That sick joke has become even sicker with “Heathers: The Musical.” There’s nothing quite like adding bubbly music to a dark story to increase the movie’s twistedness and make viewers question their morality. Those feelings of conflict were carried out in Saturday night’s audience, who oftentimes stopped themselves mid laugh when they realized they were cracking up at a joke about suicide or bobbing along to a song about date rape.
The three title characters of “Heathers” (played with cheer and scorn by Noelle Killius ‘18, Meara Mosny ‘17, and Jade Miori ‘18) rule the halls of Westerburg High with unwavering cattiness in ridiculously short, short skirts. Along with their moronic male counterparts (played perfectly by Michael O’Sullivan ‘19 and Kilian Crowley ‘16), they ridicule and strike fear into the hearts of their less aesthetically appealing classmates using labels customarily frowned upon when used in public.

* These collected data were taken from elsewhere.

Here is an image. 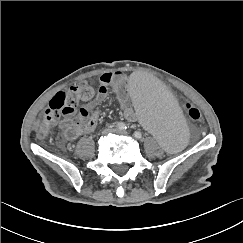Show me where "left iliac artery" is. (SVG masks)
I'll return each mask as SVG.
<instances>
[{
	"instance_id": "left-iliac-artery-1",
	"label": "left iliac artery",
	"mask_w": 243,
	"mask_h": 243,
	"mask_svg": "<svg viewBox=\"0 0 243 243\" xmlns=\"http://www.w3.org/2000/svg\"><path fill=\"white\" fill-rule=\"evenodd\" d=\"M134 136H135V138L140 139L141 136H142V134H141L139 131H136V132L134 133Z\"/></svg>"
}]
</instances>
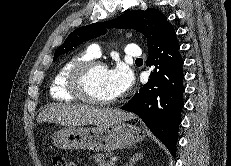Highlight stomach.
I'll list each match as a JSON object with an SVG mask.
<instances>
[{"label": "stomach", "instance_id": "stomach-1", "mask_svg": "<svg viewBox=\"0 0 231 166\" xmlns=\"http://www.w3.org/2000/svg\"><path fill=\"white\" fill-rule=\"evenodd\" d=\"M143 138L140 128L123 121L106 127H66L54 133L53 143L62 150L113 151Z\"/></svg>", "mask_w": 231, "mask_h": 166}]
</instances>
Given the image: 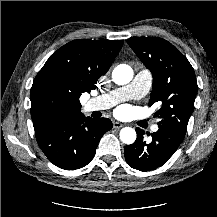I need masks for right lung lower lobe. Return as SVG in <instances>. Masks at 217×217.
I'll use <instances>...</instances> for the list:
<instances>
[{
	"label": "right lung lower lobe",
	"instance_id": "98d812e1",
	"mask_svg": "<svg viewBox=\"0 0 217 217\" xmlns=\"http://www.w3.org/2000/svg\"><path fill=\"white\" fill-rule=\"evenodd\" d=\"M112 128L107 118H75L35 129L37 142L57 167L75 170L86 166L94 157L101 137Z\"/></svg>",
	"mask_w": 217,
	"mask_h": 217
}]
</instances>
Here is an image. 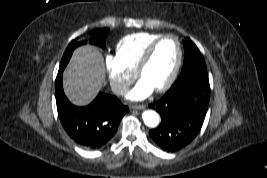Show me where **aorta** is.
Here are the masks:
<instances>
[{
  "label": "aorta",
  "instance_id": "aorta-1",
  "mask_svg": "<svg viewBox=\"0 0 267 178\" xmlns=\"http://www.w3.org/2000/svg\"><path fill=\"white\" fill-rule=\"evenodd\" d=\"M144 123L148 127H156L159 124V115L152 110L144 111L142 114Z\"/></svg>",
  "mask_w": 267,
  "mask_h": 178
}]
</instances>
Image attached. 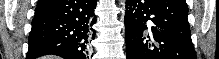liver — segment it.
Instances as JSON below:
<instances>
[{"label": "liver", "mask_w": 219, "mask_h": 59, "mask_svg": "<svg viewBox=\"0 0 219 59\" xmlns=\"http://www.w3.org/2000/svg\"><path fill=\"white\" fill-rule=\"evenodd\" d=\"M42 59H58L57 56H45Z\"/></svg>", "instance_id": "6515ba94"}]
</instances>
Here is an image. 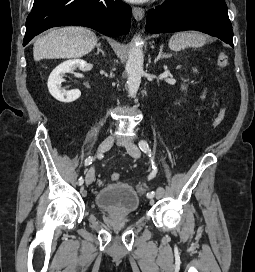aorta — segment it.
I'll use <instances>...</instances> for the list:
<instances>
[{"instance_id":"obj_1","label":"aorta","mask_w":255,"mask_h":272,"mask_svg":"<svg viewBox=\"0 0 255 272\" xmlns=\"http://www.w3.org/2000/svg\"><path fill=\"white\" fill-rule=\"evenodd\" d=\"M142 38L140 35H136L133 38V44L130 48L128 60L125 70L127 72V87L128 93L131 97H134L139 89L141 83V77L143 74V61L144 55L142 51Z\"/></svg>"}]
</instances>
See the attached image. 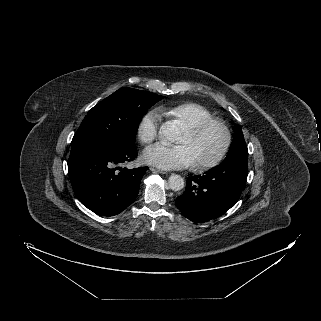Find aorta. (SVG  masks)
I'll return each instance as SVG.
<instances>
[{
	"mask_svg": "<svg viewBox=\"0 0 321 321\" xmlns=\"http://www.w3.org/2000/svg\"><path fill=\"white\" fill-rule=\"evenodd\" d=\"M160 135L163 138L174 142L179 135V130L173 122L168 121L161 126ZM168 185L171 190L180 191L184 188V179L180 175L172 174L169 177Z\"/></svg>",
	"mask_w": 321,
	"mask_h": 321,
	"instance_id": "aorta-1",
	"label": "aorta"
}]
</instances>
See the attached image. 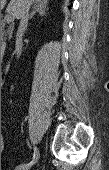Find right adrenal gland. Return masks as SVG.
Here are the masks:
<instances>
[{"label": "right adrenal gland", "instance_id": "1", "mask_svg": "<svg viewBox=\"0 0 109 170\" xmlns=\"http://www.w3.org/2000/svg\"><path fill=\"white\" fill-rule=\"evenodd\" d=\"M48 7L44 3H36L33 7V11L31 12L30 19L34 17L36 13L41 16H47Z\"/></svg>", "mask_w": 109, "mask_h": 170}]
</instances>
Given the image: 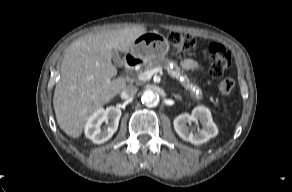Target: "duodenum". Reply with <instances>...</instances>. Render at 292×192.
<instances>
[{"mask_svg": "<svg viewBox=\"0 0 292 192\" xmlns=\"http://www.w3.org/2000/svg\"><path fill=\"white\" fill-rule=\"evenodd\" d=\"M140 63V59L134 55H127L125 58V66L134 67Z\"/></svg>", "mask_w": 292, "mask_h": 192, "instance_id": "410a0bca", "label": "duodenum"}]
</instances>
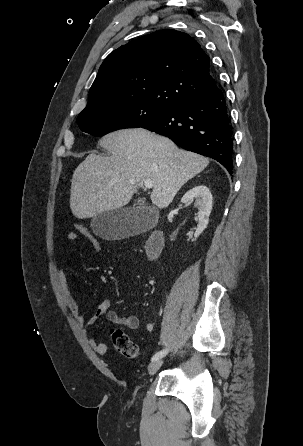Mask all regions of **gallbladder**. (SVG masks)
I'll return each instance as SVG.
<instances>
[{
  "mask_svg": "<svg viewBox=\"0 0 303 446\" xmlns=\"http://www.w3.org/2000/svg\"><path fill=\"white\" fill-rule=\"evenodd\" d=\"M151 214L139 207L119 208L96 215L91 223L93 232L104 239H119L145 230Z\"/></svg>",
  "mask_w": 303,
  "mask_h": 446,
  "instance_id": "obj_1",
  "label": "gallbladder"
}]
</instances>
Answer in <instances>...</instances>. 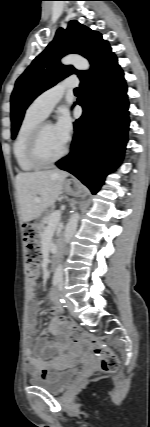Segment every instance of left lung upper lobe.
Wrapping results in <instances>:
<instances>
[{
	"mask_svg": "<svg viewBox=\"0 0 150 427\" xmlns=\"http://www.w3.org/2000/svg\"><path fill=\"white\" fill-rule=\"evenodd\" d=\"M109 51L111 48L101 34L76 20L70 21L66 30L59 28L54 40L16 81L11 95L12 138L16 137L25 110L39 94L71 74H77L80 80L85 78ZM69 53L87 58L91 70L79 71L73 66L62 65L60 58Z\"/></svg>",
	"mask_w": 150,
	"mask_h": 427,
	"instance_id": "obj_1",
	"label": "left lung upper lobe"
}]
</instances>
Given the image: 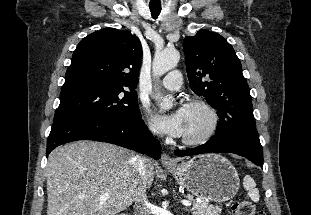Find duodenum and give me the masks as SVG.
<instances>
[{
	"mask_svg": "<svg viewBox=\"0 0 311 215\" xmlns=\"http://www.w3.org/2000/svg\"><path fill=\"white\" fill-rule=\"evenodd\" d=\"M120 215H128V214H120Z\"/></svg>",
	"mask_w": 311,
	"mask_h": 215,
	"instance_id": "duodenum-1",
	"label": "duodenum"
}]
</instances>
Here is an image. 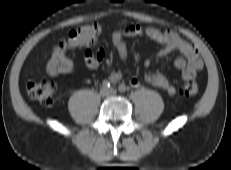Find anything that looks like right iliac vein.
Here are the masks:
<instances>
[{"label": "right iliac vein", "instance_id": "obj_1", "mask_svg": "<svg viewBox=\"0 0 231 170\" xmlns=\"http://www.w3.org/2000/svg\"><path fill=\"white\" fill-rule=\"evenodd\" d=\"M107 89L106 88H102L101 90H100V95L101 96H106L107 95Z\"/></svg>", "mask_w": 231, "mask_h": 170}]
</instances>
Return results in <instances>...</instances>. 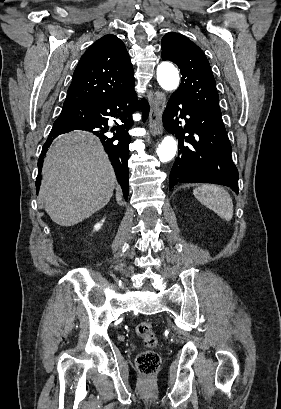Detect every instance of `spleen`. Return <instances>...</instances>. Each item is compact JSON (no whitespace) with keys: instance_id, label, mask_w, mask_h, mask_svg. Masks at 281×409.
Returning a JSON list of instances; mask_svg holds the SVG:
<instances>
[{"instance_id":"obj_1","label":"spleen","mask_w":281,"mask_h":409,"mask_svg":"<svg viewBox=\"0 0 281 409\" xmlns=\"http://www.w3.org/2000/svg\"><path fill=\"white\" fill-rule=\"evenodd\" d=\"M193 194L202 202V205L214 211L218 217L225 219V221H231L233 202L227 190L217 186V184H202V186L194 188Z\"/></svg>"}]
</instances>
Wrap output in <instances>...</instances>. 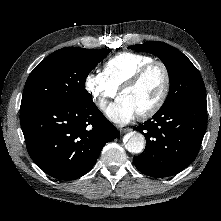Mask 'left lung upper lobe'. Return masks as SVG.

The destruction of these dictators is secured when they recruit the nerdy Veronica Sawyer (a witty Morgan Smith ‘19) into their clique after giving her a “Clueless” worthy makeover. It’s clear from Veronica’s diary entries and her musical numbers, which Smith performs enchantingly with her awkward dance moves and powerhouse vocals (though I think her voice sounds most beautiful on the softer notes), she’s conflicted about her new social status. So she’s fitting to be seduced by the school’s trenchcoat kid, J.D. Dean (the impressive Alex Leblond ‘18), who can’t stand the high school hierarchy and very well just might be an actual psychopath. No, I take that back. He is a psychopath, a very suave one.

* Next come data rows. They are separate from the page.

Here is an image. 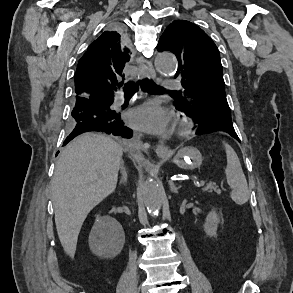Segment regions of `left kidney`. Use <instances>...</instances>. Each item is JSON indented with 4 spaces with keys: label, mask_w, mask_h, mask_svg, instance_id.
I'll return each mask as SVG.
<instances>
[{
    "label": "left kidney",
    "mask_w": 293,
    "mask_h": 293,
    "mask_svg": "<svg viewBox=\"0 0 293 293\" xmlns=\"http://www.w3.org/2000/svg\"><path fill=\"white\" fill-rule=\"evenodd\" d=\"M221 222L220 216L217 214L216 210L213 208L206 217L203 229L209 237L216 236L217 228Z\"/></svg>",
    "instance_id": "obj_1"
}]
</instances>
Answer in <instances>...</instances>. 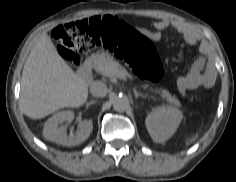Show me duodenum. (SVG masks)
I'll return each mask as SVG.
<instances>
[{"instance_id": "410a0bca", "label": "duodenum", "mask_w": 236, "mask_h": 182, "mask_svg": "<svg viewBox=\"0 0 236 182\" xmlns=\"http://www.w3.org/2000/svg\"><path fill=\"white\" fill-rule=\"evenodd\" d=\"M80 77L85 81V82H90L92 79V73L90 69V59L87 58L85 61V64L80 68L79 70Z\"/></svg>"}]
</instances>
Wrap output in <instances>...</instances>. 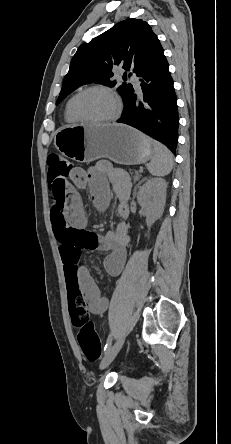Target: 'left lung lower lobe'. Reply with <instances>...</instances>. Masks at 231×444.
I'll use <instances>...</instances> for the list:
<instances>
[{"label":"left lung lower lobe","mask_w":231,"mask_h":444,"mask_svg":"<svg viewBox=\"0 0 231 444\" xmlns=\"http://www.w3.org/2000/svg\"><path fill=\"white\" fill-rule=\"evenodd\" d=\"M168 67L164 50L160 48L137 72L141 95L132 88L118 122L141 130L175 153L179 116L174 82Z\"/></svg>","instance_id":"1"}]
</instances>
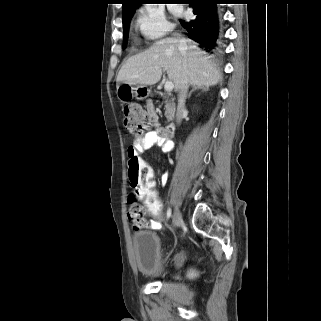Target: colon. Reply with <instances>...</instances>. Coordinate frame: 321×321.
Instances as JSON below:
<instances>
[{
	"instance_id": "obj_1",
	"label": "colon",
	"mask_w": 321,
	"mask_h": 321,
	"mask_svg": "<svg viewBox=\"0 0 321 321\" xmlns=\"http://www.w3.org/2000/svg\"><path fill=\"white\" fill-rule=\"evenodd\" d=\"M155 116L145 111L136 103H129L124 107V125L132 135L146 131L154 122ZM129 181L133 192L129 195L128 219L134 228H141L145 224L144 210L147 216H153L154 222L162 221V212L166 206L162 205L159 191H155L156 182L152 180L149 166L137 155L131 154L128 159ZM143 198V207L137 203Z\"/></svg>"
}]
</instances>
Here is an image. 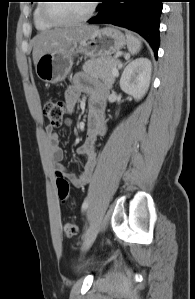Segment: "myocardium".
Here are the masks:
<instances>
[{"mask_svg":"<svg viewBox=\"0 0 195 299\" xmlns=\"http://www.w3.org/2000/svg\"><path fill=\"white\" fill-rule=\"evenodd\" d=\"M46 2H48V1H46ZM50 4L51 3H43L42 8H41V13H42L43 18L48 23H50L54 26H70V25H75V24L86 22L93 17V15L95 14L96 9H97L96 1L91 0L89 10L87 11V13L84 16L75 18V19H71V20H60L50 14V12H49Z\"/></svg>","mask_w":195,"mask_h":299,"instance_id":"myocardium-1","label":"myocardium"}]
</instances>
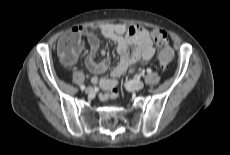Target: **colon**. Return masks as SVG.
<instances>
[{
	"instance_id": "5ec220e1",
	"label": "colon",
	"mask_w": 230,
	"mask_h": 155,
	"mask_svg": "<svg viewBox=\"0 0 230 155\" xmlns=\"http://www.w3.org/2000/svg\"><path fill=\"white\" fill-rule=\"evenodd\" d=\"M154 41L162 47L160 52V66L165 68L173 57V50L168 46L167 34L163 30H154L152 32ZM80 44V39L76 35H69L63 39L58 46V54L60 58L66 62L71 63L75 60L76 49ZM119 96L118 88L114 87L106 93H102L100 98L103 100L106 99H115Z\"/></svg>"
}]
</instances>
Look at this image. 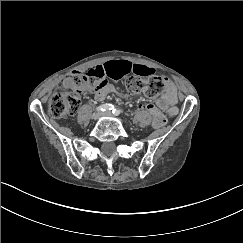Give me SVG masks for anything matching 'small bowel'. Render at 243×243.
Masks as SVG:
<instances>
[{
	"mask_svg": "<svg viewBox=\"0 0 243 243\" xmlns=\"http://www.w3.org/2000/svg\"><path fill=\"white\" fill-rule=\"evenodd\" d=\"M87 73L97 76L100 79L104 78L105 76L112 79H120L130 73L139 76H151L155 74V70L153 68L140 64H134L126 60H119L110 61L103 65L93 67ZM166 83L168 85V90L164 95L157 99V105L161 109L165 110L168 115L175 116L178 114V108L176 106L178 98L167 79ZM113 91H115V89L111 84L106 81H102L99 88L95 91V99L97 101H102L110 92Z\"/></svg>",
	"mask_w": 243,
	"mask_h": 243,
	"instance_id": "c3829d8e",
	"label": "small bowel"
}]
</instances>
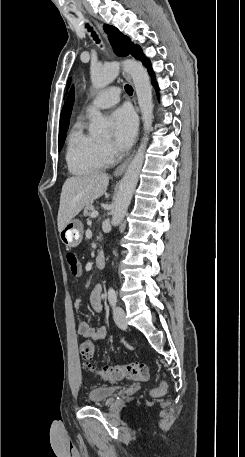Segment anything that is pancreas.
<instances>
[{"instance_id": "cf45deb5", "label": "pancreas", "mask_w": 245, "mask_h": 457, "mask_svg": "<svg viewBox=\"0 0 245 457\" xmlns=\"http://www.w3.org/2000/svg\"><path fill=\"white\" fill-rule=\"evenodd\" d=\"M93 210H95L92 202H88V204H85V208H84V216H90L91 212H93Z\"/></svg>"}]
</instances>
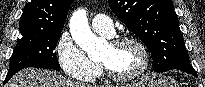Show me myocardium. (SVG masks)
I'll use <instances>...</instances> for the list:
<instances>
[{
	"label": "myocardium",
	"mask_w": 205,
	"mask_h": 87,
	"mask_svg": "<svg viewBox=\"0 0 205 87\" xmlns=\"http://www.w3.org/2000/svg\"><path fill=\"white\" fill-rule=\"evenodd\" d=\"M111 46L118 47L126 44H132L135 45L142 54V63L138 70L131 74L127 75H117L113 73L106 64L103 62H100V66L104 72V74L112 81L118 82V83H128L137 80L140 78L148 69L149 62H150V55L149 51L146 47V45L139 39L135 37H121L113 40L111 43Z\"/></svg>",
	"instance_id": "myocardium-1"
}]
</instances>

The first act of “Heathers” starts out masterfully chaotic, with its uncensored jokes, bouncy choreography, and lewd introductions. It seamlessly sets up the high school division between the cool and the lame. Musical Director Greg Giovanini did a wonderful job bringing the musical bubbliness, sassiness, and emoness to the stage. Eventually it gets a little more serious after some “deaths” occur, but even those provide ample sources of comedy.

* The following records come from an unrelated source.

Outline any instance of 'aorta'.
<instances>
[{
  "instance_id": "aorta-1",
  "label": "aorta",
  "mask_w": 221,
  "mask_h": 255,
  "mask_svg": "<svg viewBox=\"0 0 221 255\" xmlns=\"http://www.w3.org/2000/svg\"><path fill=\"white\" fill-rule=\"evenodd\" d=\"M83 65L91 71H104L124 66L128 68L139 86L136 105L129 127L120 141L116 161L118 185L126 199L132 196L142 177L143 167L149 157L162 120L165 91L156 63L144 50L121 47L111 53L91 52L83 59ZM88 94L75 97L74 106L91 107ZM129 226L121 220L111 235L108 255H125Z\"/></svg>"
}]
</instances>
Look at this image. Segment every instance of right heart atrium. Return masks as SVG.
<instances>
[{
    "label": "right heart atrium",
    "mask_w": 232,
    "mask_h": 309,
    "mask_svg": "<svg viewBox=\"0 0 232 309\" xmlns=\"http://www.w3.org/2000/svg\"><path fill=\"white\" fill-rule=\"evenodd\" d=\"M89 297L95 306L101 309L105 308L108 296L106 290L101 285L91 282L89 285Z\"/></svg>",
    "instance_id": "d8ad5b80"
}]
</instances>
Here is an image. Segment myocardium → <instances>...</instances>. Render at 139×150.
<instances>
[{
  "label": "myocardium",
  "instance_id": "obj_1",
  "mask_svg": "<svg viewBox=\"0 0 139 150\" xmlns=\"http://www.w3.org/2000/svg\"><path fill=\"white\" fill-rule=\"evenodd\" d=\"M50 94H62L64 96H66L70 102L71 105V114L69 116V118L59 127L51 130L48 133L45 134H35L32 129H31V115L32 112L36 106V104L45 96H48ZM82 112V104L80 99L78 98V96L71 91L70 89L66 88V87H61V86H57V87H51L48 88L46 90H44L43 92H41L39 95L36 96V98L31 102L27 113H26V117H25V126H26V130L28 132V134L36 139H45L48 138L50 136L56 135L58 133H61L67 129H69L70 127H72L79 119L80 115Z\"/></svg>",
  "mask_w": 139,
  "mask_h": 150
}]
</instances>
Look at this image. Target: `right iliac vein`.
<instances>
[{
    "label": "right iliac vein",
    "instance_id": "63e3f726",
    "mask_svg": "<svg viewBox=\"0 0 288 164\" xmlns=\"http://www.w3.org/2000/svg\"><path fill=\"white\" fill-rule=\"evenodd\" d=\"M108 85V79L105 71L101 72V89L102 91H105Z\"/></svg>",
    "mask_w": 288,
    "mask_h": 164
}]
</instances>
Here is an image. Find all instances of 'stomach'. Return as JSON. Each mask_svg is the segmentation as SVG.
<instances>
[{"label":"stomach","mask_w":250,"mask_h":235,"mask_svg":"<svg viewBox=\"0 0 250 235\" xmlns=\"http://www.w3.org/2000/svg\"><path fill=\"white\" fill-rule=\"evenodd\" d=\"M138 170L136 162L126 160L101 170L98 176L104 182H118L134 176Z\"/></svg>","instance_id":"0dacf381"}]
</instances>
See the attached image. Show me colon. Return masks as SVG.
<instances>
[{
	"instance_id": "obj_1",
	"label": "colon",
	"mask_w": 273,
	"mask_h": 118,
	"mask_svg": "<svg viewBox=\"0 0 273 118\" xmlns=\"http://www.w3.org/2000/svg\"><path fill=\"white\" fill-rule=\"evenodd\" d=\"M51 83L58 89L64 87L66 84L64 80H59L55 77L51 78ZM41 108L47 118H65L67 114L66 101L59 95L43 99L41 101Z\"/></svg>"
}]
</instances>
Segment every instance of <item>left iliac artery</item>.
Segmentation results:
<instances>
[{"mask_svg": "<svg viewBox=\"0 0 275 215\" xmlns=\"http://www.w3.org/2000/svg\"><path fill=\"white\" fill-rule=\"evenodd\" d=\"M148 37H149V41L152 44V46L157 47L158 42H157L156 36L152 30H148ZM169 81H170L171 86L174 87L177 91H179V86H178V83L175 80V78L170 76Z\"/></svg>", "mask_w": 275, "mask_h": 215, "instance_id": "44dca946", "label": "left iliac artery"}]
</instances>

The second act mostly consists of Veronica trying to clean up the mess she helped create as she comes to the realization that her well-read lover is insanely crazy and may have a god complex. The production was enjoyable, but I have to admit, it could have been even more enjoyable if it was tad shorter. Even so, “Heathers” was perfect in its raunchiness, vulgarity, satire, and its performers. Smith was wonderful, but going into the performance after hearing rave reviews, I had the expectation she would be nothing less. It was Leblond who unexpectedly stole the show for me, with his intense stare, perfectly in tune serenade to his slurpee and 7/11, and the way he shivered when talking about his next kill. The kid knows how to play a good psychopath, let me tell you.
Everything is funny and uncomfortable, big enough to the point where you just have to sit there and take it; to let yourself laugh without the guilt. Or as Veronica might say, “Lick it up, baby. Lick it up.”